**EXERCISE DESCRIPTION**.
Report the lines of the material that carry the string "bracket".

**RECORD EXTRACTS**.
===============
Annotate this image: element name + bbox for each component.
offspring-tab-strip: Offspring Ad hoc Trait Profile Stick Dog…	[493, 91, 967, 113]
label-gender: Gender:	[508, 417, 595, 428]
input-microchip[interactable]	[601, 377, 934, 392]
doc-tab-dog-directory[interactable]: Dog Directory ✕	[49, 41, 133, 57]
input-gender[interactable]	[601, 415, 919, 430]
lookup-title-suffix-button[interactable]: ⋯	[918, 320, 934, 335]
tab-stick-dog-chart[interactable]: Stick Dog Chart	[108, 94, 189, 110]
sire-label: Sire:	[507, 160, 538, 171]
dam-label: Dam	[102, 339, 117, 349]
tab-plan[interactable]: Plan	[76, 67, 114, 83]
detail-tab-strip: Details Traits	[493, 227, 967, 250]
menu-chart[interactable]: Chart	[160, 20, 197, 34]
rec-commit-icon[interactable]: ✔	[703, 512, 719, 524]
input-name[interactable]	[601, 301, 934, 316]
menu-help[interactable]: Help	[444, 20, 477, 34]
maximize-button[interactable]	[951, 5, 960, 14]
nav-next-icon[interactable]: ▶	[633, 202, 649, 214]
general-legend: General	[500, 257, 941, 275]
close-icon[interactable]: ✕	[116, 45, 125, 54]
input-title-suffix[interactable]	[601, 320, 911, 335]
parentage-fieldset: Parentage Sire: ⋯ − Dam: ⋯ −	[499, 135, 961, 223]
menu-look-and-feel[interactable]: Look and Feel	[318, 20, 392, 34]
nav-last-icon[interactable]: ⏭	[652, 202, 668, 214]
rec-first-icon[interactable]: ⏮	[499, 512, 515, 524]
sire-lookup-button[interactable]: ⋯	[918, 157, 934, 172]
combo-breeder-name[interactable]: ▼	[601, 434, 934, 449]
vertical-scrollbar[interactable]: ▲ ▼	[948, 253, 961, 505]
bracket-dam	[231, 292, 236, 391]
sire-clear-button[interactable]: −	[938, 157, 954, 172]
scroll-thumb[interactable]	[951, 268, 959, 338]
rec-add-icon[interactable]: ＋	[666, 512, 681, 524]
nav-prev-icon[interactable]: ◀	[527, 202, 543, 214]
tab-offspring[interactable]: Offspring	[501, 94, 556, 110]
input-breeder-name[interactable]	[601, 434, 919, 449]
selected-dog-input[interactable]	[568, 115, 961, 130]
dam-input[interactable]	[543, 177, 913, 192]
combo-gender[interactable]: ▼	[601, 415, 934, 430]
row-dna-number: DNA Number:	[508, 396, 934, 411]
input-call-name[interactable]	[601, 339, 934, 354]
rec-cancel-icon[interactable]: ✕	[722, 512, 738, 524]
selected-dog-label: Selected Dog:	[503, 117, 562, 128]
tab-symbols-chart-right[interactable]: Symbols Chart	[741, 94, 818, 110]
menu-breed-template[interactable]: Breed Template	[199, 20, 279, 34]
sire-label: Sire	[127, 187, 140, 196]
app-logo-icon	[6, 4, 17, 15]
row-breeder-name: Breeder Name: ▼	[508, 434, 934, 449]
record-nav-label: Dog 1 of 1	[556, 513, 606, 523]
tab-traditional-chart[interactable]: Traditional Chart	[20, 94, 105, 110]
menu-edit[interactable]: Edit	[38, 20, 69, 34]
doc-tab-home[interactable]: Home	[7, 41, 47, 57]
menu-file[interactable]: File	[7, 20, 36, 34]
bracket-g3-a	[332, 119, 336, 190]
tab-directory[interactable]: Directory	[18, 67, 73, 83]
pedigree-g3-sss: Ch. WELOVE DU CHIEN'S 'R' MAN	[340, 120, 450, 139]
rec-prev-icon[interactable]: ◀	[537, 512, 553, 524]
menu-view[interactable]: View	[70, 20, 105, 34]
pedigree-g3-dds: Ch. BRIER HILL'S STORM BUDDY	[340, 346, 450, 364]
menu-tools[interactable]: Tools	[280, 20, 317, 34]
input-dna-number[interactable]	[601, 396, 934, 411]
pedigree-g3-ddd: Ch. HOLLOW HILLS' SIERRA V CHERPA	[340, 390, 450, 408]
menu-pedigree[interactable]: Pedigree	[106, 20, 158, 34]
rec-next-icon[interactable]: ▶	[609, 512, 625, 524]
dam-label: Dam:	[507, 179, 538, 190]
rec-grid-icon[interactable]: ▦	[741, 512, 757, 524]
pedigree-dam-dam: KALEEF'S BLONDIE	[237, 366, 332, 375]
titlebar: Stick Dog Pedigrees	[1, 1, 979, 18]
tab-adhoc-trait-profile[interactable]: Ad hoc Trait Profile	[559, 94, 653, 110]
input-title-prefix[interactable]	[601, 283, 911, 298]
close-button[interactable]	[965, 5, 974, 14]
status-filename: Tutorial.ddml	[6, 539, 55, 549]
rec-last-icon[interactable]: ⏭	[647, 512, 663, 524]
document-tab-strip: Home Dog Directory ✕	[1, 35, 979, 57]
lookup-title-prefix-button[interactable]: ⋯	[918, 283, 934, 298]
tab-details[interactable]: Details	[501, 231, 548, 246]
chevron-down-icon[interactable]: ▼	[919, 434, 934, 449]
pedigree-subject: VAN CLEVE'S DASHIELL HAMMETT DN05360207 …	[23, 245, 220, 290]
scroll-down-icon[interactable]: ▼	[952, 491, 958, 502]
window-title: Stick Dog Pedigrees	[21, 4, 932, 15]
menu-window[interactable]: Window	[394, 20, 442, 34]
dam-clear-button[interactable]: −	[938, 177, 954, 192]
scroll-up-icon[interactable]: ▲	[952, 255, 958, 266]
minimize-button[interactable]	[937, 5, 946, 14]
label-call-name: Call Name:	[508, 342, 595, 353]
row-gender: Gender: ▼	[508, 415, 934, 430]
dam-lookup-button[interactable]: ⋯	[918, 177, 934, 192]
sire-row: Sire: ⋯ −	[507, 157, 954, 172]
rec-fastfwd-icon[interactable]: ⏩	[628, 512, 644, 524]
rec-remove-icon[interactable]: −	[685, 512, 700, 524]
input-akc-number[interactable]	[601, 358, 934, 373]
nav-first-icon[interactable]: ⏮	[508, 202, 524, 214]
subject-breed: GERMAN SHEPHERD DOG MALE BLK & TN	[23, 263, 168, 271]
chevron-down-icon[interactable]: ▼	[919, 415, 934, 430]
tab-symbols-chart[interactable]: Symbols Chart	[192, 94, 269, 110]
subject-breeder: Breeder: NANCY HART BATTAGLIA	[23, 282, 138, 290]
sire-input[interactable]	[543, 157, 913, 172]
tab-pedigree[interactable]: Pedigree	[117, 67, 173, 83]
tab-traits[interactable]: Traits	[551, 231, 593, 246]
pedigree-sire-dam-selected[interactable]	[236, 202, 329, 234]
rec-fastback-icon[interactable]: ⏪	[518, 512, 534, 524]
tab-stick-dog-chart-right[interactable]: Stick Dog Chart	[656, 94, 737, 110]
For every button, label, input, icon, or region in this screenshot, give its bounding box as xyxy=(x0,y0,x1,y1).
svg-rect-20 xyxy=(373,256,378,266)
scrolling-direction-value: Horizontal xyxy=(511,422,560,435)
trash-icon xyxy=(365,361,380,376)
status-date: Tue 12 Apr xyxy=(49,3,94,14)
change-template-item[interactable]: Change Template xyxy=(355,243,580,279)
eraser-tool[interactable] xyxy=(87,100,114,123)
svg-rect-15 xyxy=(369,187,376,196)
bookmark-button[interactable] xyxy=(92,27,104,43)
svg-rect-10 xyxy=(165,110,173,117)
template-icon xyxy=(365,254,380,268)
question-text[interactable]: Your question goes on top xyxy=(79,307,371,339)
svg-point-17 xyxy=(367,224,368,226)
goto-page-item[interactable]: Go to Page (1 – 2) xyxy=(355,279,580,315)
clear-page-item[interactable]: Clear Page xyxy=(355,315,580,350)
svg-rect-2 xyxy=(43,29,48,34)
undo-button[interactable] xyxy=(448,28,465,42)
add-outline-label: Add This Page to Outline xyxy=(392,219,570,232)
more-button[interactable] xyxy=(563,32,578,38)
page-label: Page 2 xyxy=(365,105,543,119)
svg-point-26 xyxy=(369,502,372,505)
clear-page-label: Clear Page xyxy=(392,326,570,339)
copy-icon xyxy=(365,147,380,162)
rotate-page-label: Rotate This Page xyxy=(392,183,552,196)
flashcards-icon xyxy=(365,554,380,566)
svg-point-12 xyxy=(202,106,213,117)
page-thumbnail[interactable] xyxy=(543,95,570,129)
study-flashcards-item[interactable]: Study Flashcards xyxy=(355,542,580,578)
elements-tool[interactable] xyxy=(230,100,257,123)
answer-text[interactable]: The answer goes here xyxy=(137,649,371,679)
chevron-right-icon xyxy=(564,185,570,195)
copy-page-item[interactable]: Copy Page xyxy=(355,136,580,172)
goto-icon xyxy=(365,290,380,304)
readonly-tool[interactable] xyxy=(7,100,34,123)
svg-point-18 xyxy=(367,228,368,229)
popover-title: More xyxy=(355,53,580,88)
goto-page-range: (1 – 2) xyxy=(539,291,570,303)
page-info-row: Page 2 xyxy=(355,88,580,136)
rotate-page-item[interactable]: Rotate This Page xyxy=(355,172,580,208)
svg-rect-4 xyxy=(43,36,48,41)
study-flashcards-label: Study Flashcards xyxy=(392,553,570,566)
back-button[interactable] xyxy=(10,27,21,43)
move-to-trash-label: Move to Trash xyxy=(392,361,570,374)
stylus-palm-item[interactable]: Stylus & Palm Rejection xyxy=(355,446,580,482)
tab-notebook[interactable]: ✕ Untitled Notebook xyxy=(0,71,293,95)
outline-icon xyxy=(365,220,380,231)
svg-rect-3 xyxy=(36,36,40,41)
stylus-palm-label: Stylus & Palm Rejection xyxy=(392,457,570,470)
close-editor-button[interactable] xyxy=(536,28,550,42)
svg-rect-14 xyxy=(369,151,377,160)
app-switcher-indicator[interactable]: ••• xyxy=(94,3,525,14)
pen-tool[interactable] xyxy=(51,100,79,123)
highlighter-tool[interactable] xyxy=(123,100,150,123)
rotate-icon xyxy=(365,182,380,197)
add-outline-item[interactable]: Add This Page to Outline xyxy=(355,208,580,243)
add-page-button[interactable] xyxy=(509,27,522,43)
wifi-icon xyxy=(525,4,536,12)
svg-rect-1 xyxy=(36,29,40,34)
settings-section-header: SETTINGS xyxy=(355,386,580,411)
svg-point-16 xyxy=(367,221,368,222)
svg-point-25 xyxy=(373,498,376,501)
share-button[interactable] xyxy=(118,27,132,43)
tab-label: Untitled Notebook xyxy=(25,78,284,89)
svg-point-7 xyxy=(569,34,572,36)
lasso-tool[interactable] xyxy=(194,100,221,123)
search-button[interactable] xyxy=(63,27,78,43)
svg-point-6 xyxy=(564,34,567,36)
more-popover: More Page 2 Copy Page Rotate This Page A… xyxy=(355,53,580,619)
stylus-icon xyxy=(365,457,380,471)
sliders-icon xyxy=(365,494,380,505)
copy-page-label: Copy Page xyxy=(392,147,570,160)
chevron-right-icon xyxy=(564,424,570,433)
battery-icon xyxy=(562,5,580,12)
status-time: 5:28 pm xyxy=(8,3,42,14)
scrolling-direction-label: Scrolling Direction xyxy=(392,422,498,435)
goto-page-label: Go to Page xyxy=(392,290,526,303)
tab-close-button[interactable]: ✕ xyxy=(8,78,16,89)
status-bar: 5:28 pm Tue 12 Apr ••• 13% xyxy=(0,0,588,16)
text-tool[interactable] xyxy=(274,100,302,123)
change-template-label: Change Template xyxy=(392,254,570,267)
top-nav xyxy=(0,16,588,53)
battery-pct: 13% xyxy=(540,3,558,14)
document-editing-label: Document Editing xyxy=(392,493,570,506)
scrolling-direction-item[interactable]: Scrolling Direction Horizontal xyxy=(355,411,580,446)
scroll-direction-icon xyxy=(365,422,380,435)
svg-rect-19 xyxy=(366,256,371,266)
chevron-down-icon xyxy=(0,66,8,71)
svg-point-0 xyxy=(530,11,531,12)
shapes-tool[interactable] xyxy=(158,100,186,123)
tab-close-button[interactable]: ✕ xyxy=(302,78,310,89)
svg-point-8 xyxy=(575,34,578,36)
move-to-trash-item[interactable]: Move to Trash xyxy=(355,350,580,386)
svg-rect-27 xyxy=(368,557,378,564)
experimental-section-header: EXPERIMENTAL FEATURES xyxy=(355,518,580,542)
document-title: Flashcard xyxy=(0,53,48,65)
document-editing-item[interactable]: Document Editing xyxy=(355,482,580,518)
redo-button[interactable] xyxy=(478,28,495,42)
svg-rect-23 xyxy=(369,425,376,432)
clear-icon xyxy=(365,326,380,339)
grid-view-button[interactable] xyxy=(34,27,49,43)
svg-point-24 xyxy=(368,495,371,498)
===============
**SOLUTION TO THIS TASK**.
bracket-dam	[231, 292, 236, 391]
bracket-g3-a	[332, 119, 336, 190]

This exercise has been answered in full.